What to do - In the entries below, repeat only the lines between those holding "בינארי ב-APK או" and "- Ahamove - Gojek", inclusive. Leave pictures out.

Source data -
================

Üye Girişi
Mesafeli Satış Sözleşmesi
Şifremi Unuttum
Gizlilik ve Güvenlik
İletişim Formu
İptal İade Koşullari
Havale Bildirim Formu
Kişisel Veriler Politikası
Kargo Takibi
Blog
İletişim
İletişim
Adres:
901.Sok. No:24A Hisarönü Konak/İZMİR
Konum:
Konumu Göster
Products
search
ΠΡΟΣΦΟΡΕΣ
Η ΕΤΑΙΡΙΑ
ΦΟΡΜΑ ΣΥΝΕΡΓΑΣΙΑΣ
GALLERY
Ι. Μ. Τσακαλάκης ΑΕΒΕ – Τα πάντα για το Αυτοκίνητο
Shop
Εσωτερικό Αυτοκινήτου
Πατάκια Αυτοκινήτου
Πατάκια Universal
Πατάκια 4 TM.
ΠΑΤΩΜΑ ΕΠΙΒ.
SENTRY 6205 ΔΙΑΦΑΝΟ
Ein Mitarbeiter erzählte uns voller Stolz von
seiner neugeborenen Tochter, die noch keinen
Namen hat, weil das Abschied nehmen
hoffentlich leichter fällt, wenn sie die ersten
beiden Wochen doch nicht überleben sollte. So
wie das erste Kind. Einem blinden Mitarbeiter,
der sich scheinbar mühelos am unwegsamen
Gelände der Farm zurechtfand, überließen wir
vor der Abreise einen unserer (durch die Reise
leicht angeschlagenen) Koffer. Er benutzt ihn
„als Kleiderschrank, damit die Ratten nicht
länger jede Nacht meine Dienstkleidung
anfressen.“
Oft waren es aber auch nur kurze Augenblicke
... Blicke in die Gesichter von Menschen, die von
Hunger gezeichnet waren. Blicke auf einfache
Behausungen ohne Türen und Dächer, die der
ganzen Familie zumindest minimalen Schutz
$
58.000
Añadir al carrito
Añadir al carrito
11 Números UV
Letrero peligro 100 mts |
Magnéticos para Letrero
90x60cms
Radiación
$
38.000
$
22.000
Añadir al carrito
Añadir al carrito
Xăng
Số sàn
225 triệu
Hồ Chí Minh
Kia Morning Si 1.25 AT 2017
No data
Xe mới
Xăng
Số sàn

================

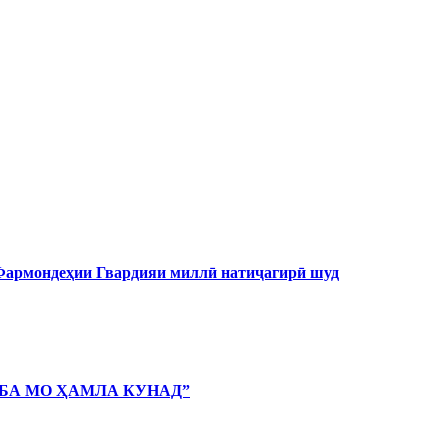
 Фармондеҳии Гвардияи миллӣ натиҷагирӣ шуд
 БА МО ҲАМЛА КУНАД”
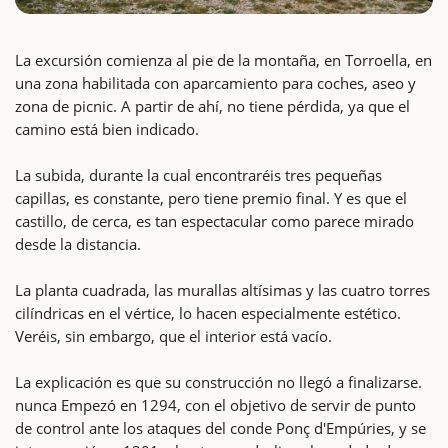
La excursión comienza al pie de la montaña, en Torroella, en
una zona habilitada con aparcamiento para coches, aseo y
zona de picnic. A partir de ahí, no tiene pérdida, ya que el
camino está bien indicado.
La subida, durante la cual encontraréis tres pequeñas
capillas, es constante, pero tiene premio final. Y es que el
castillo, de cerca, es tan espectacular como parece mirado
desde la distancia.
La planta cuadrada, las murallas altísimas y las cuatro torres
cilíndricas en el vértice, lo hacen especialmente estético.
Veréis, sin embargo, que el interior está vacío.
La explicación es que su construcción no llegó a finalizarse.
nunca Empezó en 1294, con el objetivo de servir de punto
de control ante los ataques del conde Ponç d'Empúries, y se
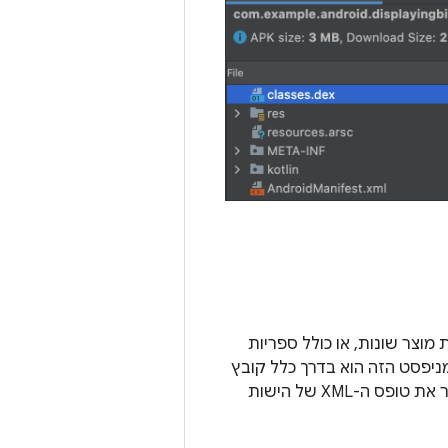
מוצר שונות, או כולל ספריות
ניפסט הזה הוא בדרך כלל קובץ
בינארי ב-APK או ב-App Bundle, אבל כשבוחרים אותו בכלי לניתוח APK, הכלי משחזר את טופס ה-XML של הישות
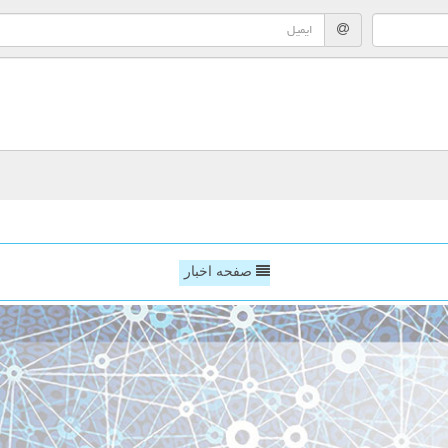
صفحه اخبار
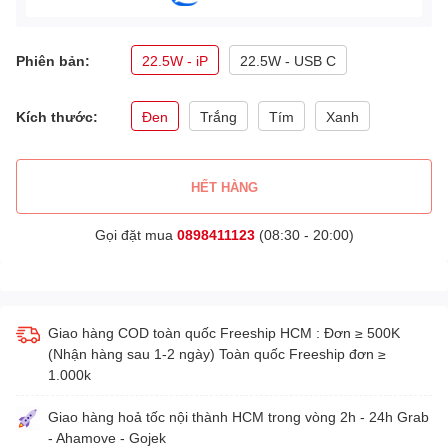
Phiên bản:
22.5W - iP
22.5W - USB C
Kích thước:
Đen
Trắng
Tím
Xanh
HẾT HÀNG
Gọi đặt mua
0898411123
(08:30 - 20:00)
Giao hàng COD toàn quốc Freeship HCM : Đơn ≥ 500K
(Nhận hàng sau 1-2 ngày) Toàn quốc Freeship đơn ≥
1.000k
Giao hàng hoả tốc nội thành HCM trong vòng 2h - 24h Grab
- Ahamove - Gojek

================

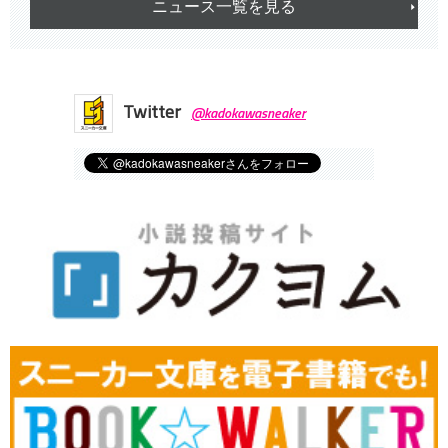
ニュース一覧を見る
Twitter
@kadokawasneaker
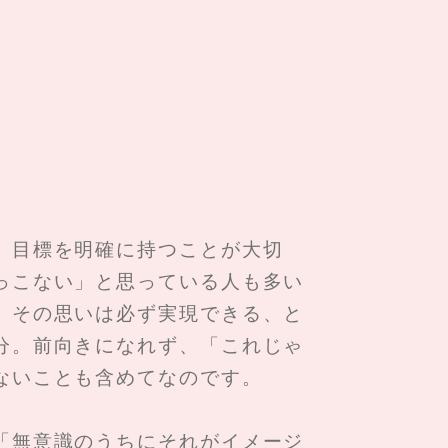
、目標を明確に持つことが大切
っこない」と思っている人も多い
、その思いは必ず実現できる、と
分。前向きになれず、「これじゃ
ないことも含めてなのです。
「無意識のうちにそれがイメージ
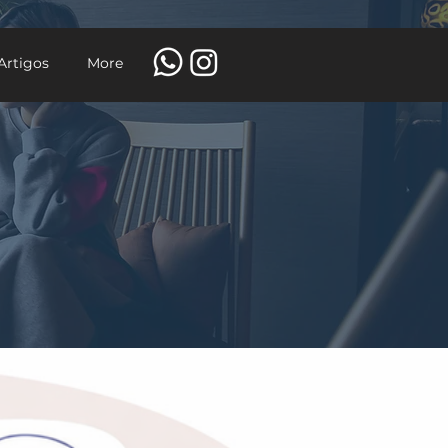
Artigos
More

================

Written response -
בינארי ב-APK או ב-App Bundle, אבל כשבוחרים אותו בכלי לניתוח APK, הכלי משחזר את טופס ה-XML של הישות
صفحه اخبار
Phiên bản:
22.5W - iP
22.5W - USB C
Kích thước:
Đen
Trắng
Tím
Xanh
HẾT HÀNG
Gọi đặt mua
0898411123
(08:30 - 20:00)
Giao hàng COD toàn quốc Freeship HCM : Đơn ≥ 500K
(Nhận hàng sau 1-2 ngày) Toàn quốc Freeship đơn ≥
1.000k
Giao hàng hoả tốc nội thành HCM trong vòng 2h - 24h Grab
- Ahamove - Gojek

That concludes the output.